How are you all? I hope you are well, you look good. lost some weight? I like you're new hair style...
If you're wondering why i'm being so polite it is because i feel awful about not writing to you guys for so long. things seem very different right now. We've had a new show come into our theatre and it gobbles up all my time. George has returned from his adventures and i've been at a loss as to what to write about... last time i wrote to you lovely people i was asking if maybe the time for blogging was over ...
...it turns out it is not!
One of the main reasons i've been too busy to keep you guys up to date with the weather, trains and the price of stamps is because of an Open University course i've been working on. Although i've mentioned this before i've not show too many people my work. Since right now i'm free time is limited i figured i'd showcase my creative writing. a little arrogant of me i know, but this is my blog after all.
So until Zoe and i can get together and record some podcasts i will treat you all with some of my short stories. This first one is called 'PANIC' ... enjoy.
Panic
Phil
was a tall man. He hated that this was how his friends, family and
co-workers described him. He would argue that there were many aspects
of his persona far more worthy of comment other than having to always
to stand at the back for a photo. He liked to think of himself as a
snappy dresser, today for instance he wore jeans and black shoes. A
combination he insisted allowed him to look casual yet smart . Sadly
the pale pink stain of an earlier tomato sauce incident on his
freshly ironed shirt suggested otherwise. So there you go, he wasn't
just a tall man, he was also a clumsy man. In all fairness there was
much more to Philip Stevens than just having the ability to change
light bulbs without the aid of a ladder, Phil was getting married.
At
this precise moment in time he was sitting in a florists, perched on
a rickety old stool; arse going numb, while his bride to be and a
besuited flower arranger flicked through a price catalogue, finding
more imaginative ways for the wedding to bankrupt him and whatever
family he hoped to have in the future.
It
had seemed such a good idea last year when he dropped to one knee,
looked up at her with his big blue kind eyes and proposed. Those big
blue eyes were looking rather sunk and tired these days, and the left
one had developed a twitch every time a charge was made on his
Master-card.
'What
did we decide for the button holes?' enquired the florist.
Every
inch of Phil's body wanted to scream, 'Buttons! We want buttons in
our button holes!' but instead only a mouse-like whimper fell from
his mouth.
The
shop looked so cute from the outside. It was tucked snugly between a
bakery and an opticians. It had huge great windows that were always
clean. The shop front was a beautiful midnight blue, with carvings of
ivy and sunflowers reaching up from the ground. Phil would peer
inside every morning on his commute to work, it always looked so
enchanting. He imagined that this is how Narnia would look, had the
wardrobe been sat on Putney high street. The displays in the window
captured Hallmark moments perfectly. Their bouquets brought life and
colour to the street. Even their wreaths made death look enticing.
'Let's
talk centrepieces,' Phil couldn't be sure who'd said this.

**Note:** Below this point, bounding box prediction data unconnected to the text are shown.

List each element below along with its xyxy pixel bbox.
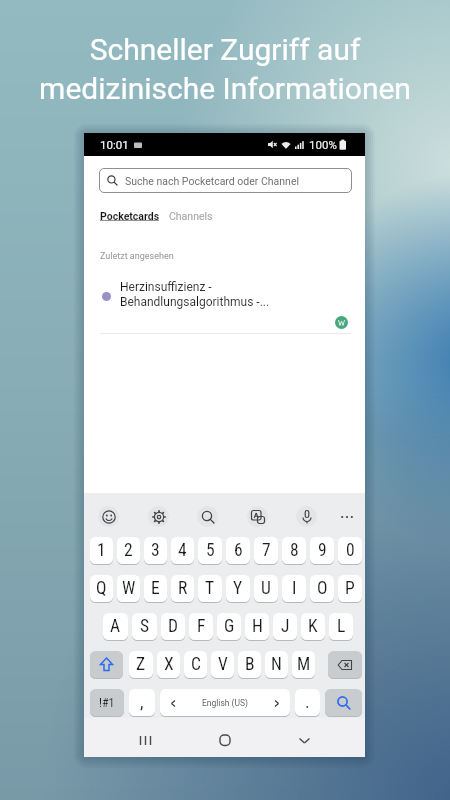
button[interactable]: Q (90, 575, 113, 602)
staticText: 2 (124, 540, 133, 561)
button[interactable] (247, 506, 268, 527)
button[interactable]: 6 (226, 537, 250, 564)
button[interactable]: 2 (117, 537, 140, 564)
button[interactable]: Herzinsuffizienz - Behandlungsalgorithmu… (102, 280, 352, 309)
staticText: 6 (234, 540, 243, 561)
staticText: 8 (290, 540, 299, 561)
button[interactable]: J (273, 613, 297, 640)
staticText: 9 (318, 540, 327, 561)
staticText: G (224, 616, 235, 637)
button[interactable]: A (103, 613, 128, 640)
button[interactable]: T (198, 575, 222, 602)
staticText: C (191, 654, 201, 675)
staticText: P (345, 578, 355, 599)
staticText: Q (96, 578, 107, 599)
staticText: 3 (151, 540, 160, 561)
staticText: X (164, 654, 174, 675)
button[interactable] (90, 651, 123, 678)
button[interactable]: O (310, 575, 334, 602)
button[interactable]: 5 (198, 537, 222, 564)
staticText: B (245, 654, 255, 675)
button[interactable]: 4 (171, 537, 194, 564)
staticText: . (305, 692, 310, 713)
staticText: , (140, 692, 144, 713)
button[interactable]: Y (226, 575, 250, 602)
staticText: A (110, 616, 121, 637)
staticText: 0 (346, 540, 355, 561)
button[interactable]: Suche nach Pocketcard oder Channel (99, 168, 352, 193)
button[interactable]: G (217, 613, 241, 640)
staticText: H (252, 616, 263, 637)
button[interactable]: I (282, 575, 306, 602)
button[interactable]: W (117, 575, 140, 602)
staticText: 7 (262, 540, 271, 561)
button[interactable]: 1 (90, 537, 113, 564)
button[interactable]: P (338, 575, 362, 602)
button[interactable]: D (161, 613, 185, 640)
button[interactable]: Pocketcards (100, 210, 160, 222)
button[interactable]: 9 (310, 537, 334, 564)
button[interactable]: M (292, 651, 315, 678)
staticText: !#1 (99, 696, 115, 710)
staticText: Herzinsuffizienz - Behandlungsalgorithmu… (120, 280, 270, 309)
staticText: M (297, 654, 311, 675)
button[interactable] (148, 506, 169, 527)
button[interactable] (98, 506, 119, 527)
button[interactable] (328, 651, 362, 678)
button[interactable] (296, 506, 317, 527)
staticText: 100% (309, 138, 337, 151)
staticText: V (218, 654, 228, 675)
button[interactable]: 8 (282, 537, 306, 564)
staticText: Zuletzt angesehen (100, 251, 174, 262)
staticText: K (308, 616, 318, 637)
staticText: T (205, 578, 215, 599)
button[interactable]: K (301, 613, 325, 640)
button[interactable]: , (129, 689, 155, 716)
button[interactable] (291, 729, 317, 751)
button[interactable]: R (171, 575, 194, 602)
staticText: E (151, 578, 160, 599)
staticText: U (261, 578, 271, 599)
staticText: F (197, 616, 206, 637)
button[interactable] (325, 689, 362, 716)
button[interactable]: X (157, 651, 180, 678)
staticText: W (122, 578, 136, 599)
button[interactable] (212, 729, 238, 751)
button[interactable]: H (245, 613, 269, 640)
staticText: L (337, 616, 346, 637)
button[interactable] (132, 729, 158, 751)
button[interactable]: U (254, 575, 278, 602)
button[interactable]: C (184, 651, 207, 678)
button[interactable]: Z (129, 651, 153, 678)
button[interactable]: 0 (338, 537, 362, 564)
button[interactable]: E (144, 575, 167, 602)
button[interactable]: B (238, 651, 261, 678)
staticText: Suche nach Pocketcard oder Channel (125, 175, 300, 187)
staticText: 1 (97, 540, 106, 561)
button[interactable]: . (295, 689, 320, 716)
staticText: Y (233, 578, 243, 599)
staticText: N (271, 654, 282, 675)
button[interactable]: F (189, 613, 213, 640)
button[interactable]: Channels (169, 210, 213, 222)
button[interactable] (336, 506, 358, 528)
button[interactable]: N (265, 651, 288, 678)
staticText: English (US) (202, 698, 249, 708)
staticText: Schneller Zugriff auf medizinische Infor… (0, 32, 450, 107)
staticText: Z (136, 654, 146, 675)
staticText: D (168, 616, 178, 637)
staticText: S (140, 616, 150, 637)
staticText: J (281, 616, 290, 637)
button[interactable]: L (329, 613, 353, 640)
button[interactable] (197, 506, 218, 527)
staticText: 4 (178, 540, 187, 561)
button[interactable]: S (132, 613, 157, 640)
staticText: O (317, 578, 328, 599)
button[interactable]: 7 (254, 537, 278, 564)
button[interactable]: 3 (144, 537, 167, 564)
button[interactable]: V (211, 651, 234, 678)
button[interactable]: English (US) (160, 689, 290, 716)
button[interactable]: !#1 (90, 689, 124, 716)
staticText: 10:01 (100, 138, 129, 151)
staticText: 5 (206, 540, 215, 561)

His ears were ringing, heart racing and for years to come he would
tell anyone who'd listen that at that moment he felt his hair turning
grey. A madness fell upon him. leaping to his feet he snatched the
catalogue with his right hand and a small gardening fork with his
left, and with a blood curdling scream ran out of the shop. Well, he
tried to. Within meters of the door he collided with a decorative
hanging basket and tumbled backwards, scattering the Mothering Sunday
display as he fell.
Phil
really was a tall clumsy man.
Let me know what you thinks guys, and until next time,
take care,
and go have yourselves an adventure.